Krawalle in Problemvierteln Mitteldeutsche "Problemviertel" nicht mit Frankreich vergleichbar

04. Juli 2023, 05:00 Uhr

Brennende Autos, geplünderte Geschäfte, Attacken auf das Wohnhaus eines Bürgermeisters – diese Bilder erreichen uns seit Tagen aus Frankreich. Vor allem das Leben in den Banlieues, den Vororten der großen französischen Städte, wird dafür immer wieder als Ursache genannt. Sie sind geprägt von hoher Arbeitslosigkeit und Kriminalität. Gibt es solche Problemviertel auch bei uns in Mitteldeutschland und wie geht man damit um?

Sarah Bötscher moderiert den YouTube-Nachrichtenrückblick recap. Sie steht vor einem grünen Hintergrund und lächelt in die Kamera.
Bildrechte: Mitteldeutscher Rundfunk/ Toni Gräfe

Fast jede Doku über das Leben in einer Plattenbausiedlung beginnt ähnlich: dramatische Musik, Geschichten von Arbeitslosigkeit und Armut vor grauem Beton. Ein Stigma, das die Bewohnerinnen und Bewohner nur schwer loswürden, sagt Johanna Ludwig. Sie ist Quartiermanagerin in Halle-Neustadt, ein Viertel, das als typisches "Problemviertel" gilt. "Das sind Menschen, die einfach nicht so viel Einkommen haben, die sich nicht so viel leisten können. Und da wir nun mal in einer Leistungsgesellschaft leben, wird darauf eher negativ geguckt. Und ich habe die Erfahrung gemacht, dass es erstmal sehr nette Menschen sind, die zum großen Teil sehr sozial miteinander umgehen in ihren Nachbarschaften."
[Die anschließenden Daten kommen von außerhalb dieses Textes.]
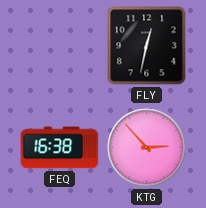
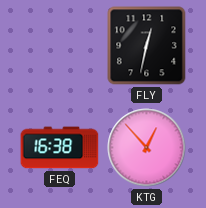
KTG: 2:53 -> 12:53
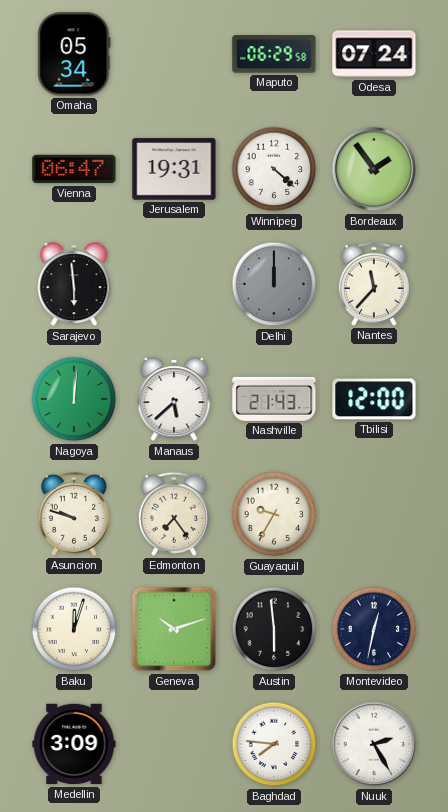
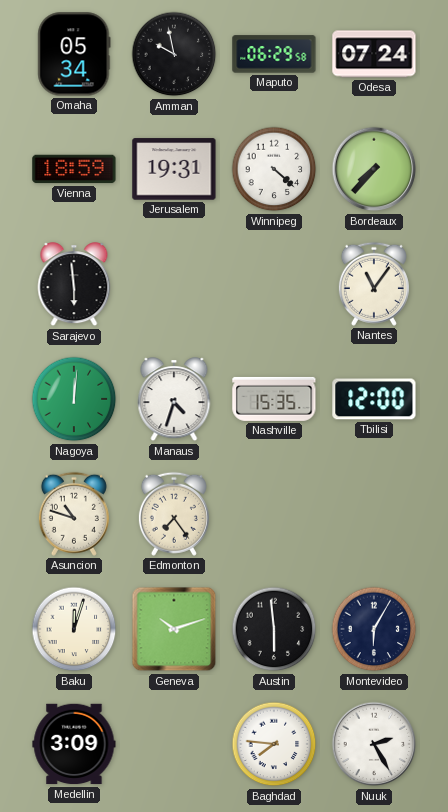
Amman: none -> 9:58
Vienna: 06:47 -> 18:59
Bordeaux: 1:54 -> 7:37
Delhi: 12:00 -> none
Nantes: 11:37 -> 11:06
Manaus: 5:38 -> 4:33
Nashville: 21:43 -> 15:35
Asuncion: 9:48 -> 10:48
Guayaquil: 9:35 -> none
Montevideo: 12:32 -> 6:05
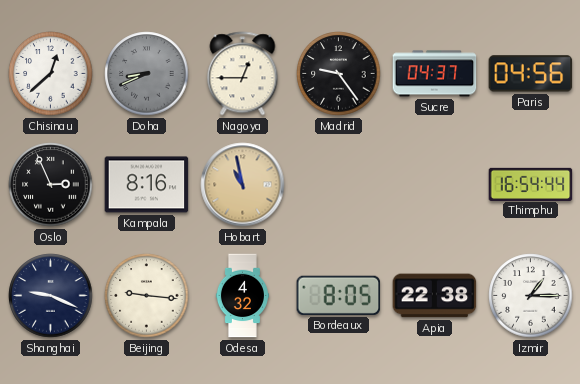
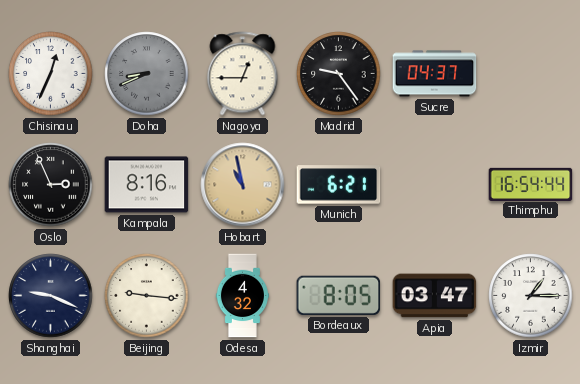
Chisinau: 12:38 -> 12:34
Paris: 04:56 -> none
Munich: none -> 6:21
Apia: 22:38 -> 03:47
Ludwig versucht seit Jahren, das negative Image von Halle-Neustadt zu ändern. Es gibt Kiezfeste, Lesepatenschaften, Sozialarbeiter, die immer wieder mit Bewohnern ins Gespräch kommen. Trotzdem könne man auch die Schwierigkeiten nicht verleugnen. "Natürlich, wenn Menschen frustriert sind, kann das schonmal auch eher grob werden. Aber die Frage ist immer, wie kann man bestimmte Dinge lösen, was geht und was geht nicht und wo sind einfach klare Grenzen zu setzen. Also bestimmte Formen der Gewalt müssen dann rechtsstaatlich geklärt werden, das ist klar. Aber wenn ich mit Leuten ins Gespräch komme und die auch immer sagen, hier ist so viel Kriminalität, dann frage ich immer: Naja, ist Ihnen schonmal selber was passiert? Kennen Sie jemanden, dem was passiert ist? Und in der Regel kommt ein Nein."

Vergleich mit Frankreich schwierig

Einen Vergleich mit Frankreich findet Johanna Ludwig grundsätzlich schwierig – vor allem so heftige Ausschreitungen gebe es hier nicht. Ähnlich sieht das Bernward Küper, Landesgeschäftsführer des Städte- und Gemeindebunds Sachsen-Anhalts. "Die Lage in Frankreich ist grundsätzlich schon noch eine andere. Dort haben wir es mit einem Zentralstaat zu tun, in dem ein sehr hoher Migrationsdruck herrscht. Dort ist die Integrationsarbeit auch nicht so gelaufen, wie man sich das hätte vorstellen können. Auch da sollte man nicht Steinen schmeißen, die Integration in Deutschland ist deutlich verbesserungswürdig. Allerdings hat man da in Frankreich auch noch sehr viele Hausaufgaben zu tun."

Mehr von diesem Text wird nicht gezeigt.